-- Work task --
From the entries below, copy every line holding the word "Erwin".

-- Stored data --
—————

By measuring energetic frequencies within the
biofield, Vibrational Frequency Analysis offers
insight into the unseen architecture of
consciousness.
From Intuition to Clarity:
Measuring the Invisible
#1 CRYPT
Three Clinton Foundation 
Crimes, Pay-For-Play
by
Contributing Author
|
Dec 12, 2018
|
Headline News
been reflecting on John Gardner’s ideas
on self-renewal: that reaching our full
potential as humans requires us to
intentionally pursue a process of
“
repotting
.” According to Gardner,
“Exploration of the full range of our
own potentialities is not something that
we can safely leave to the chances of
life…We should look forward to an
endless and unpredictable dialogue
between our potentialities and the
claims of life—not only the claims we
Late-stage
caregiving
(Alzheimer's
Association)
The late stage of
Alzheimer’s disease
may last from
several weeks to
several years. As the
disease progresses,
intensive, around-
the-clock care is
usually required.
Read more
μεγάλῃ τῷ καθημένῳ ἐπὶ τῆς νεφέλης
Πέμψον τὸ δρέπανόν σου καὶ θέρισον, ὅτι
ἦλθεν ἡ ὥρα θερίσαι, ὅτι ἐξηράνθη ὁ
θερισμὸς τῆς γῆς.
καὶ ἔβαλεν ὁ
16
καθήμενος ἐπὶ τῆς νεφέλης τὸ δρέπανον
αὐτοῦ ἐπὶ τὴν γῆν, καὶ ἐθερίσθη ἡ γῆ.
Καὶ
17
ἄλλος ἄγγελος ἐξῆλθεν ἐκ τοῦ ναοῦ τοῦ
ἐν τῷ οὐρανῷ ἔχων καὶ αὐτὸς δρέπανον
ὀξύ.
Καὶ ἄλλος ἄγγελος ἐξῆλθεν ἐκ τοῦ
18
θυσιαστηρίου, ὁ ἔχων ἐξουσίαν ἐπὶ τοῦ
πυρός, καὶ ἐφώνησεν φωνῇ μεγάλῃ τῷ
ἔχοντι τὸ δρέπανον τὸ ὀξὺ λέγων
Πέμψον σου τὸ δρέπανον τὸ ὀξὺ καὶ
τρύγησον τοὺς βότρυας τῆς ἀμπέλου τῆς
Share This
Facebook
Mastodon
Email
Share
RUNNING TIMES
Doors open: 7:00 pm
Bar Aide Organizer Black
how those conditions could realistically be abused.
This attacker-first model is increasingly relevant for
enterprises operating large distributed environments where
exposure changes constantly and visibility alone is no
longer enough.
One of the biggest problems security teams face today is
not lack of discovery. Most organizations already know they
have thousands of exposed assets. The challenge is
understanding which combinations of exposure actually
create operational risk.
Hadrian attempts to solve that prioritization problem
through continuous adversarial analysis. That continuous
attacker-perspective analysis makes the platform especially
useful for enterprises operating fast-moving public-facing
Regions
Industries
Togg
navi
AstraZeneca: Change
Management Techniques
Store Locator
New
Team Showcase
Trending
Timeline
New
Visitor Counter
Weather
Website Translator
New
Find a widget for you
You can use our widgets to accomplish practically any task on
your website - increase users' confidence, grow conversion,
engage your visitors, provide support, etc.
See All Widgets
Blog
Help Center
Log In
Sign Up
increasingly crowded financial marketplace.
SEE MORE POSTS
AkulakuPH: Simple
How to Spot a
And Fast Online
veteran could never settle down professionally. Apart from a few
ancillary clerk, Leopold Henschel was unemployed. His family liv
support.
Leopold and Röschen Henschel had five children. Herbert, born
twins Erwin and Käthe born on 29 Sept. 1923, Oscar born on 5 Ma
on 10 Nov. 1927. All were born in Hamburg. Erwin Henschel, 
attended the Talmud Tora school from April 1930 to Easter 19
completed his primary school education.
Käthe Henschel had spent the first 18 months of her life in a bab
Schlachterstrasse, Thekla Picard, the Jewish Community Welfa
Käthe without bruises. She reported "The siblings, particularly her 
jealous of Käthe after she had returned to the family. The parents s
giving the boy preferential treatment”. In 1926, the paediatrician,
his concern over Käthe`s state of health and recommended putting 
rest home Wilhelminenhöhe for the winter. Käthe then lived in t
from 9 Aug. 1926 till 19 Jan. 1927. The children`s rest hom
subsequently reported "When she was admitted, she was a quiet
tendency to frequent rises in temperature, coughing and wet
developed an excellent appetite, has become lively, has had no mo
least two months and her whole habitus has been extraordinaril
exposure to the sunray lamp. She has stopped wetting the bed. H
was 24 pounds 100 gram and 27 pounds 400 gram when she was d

—————

-- Output --
twins Erwin and Käthe born on 29 Sept. 1923, Oscar born on 5 Ma
on 10 Nov. 1927. All were born in Hamburg. Erwin Henschel, 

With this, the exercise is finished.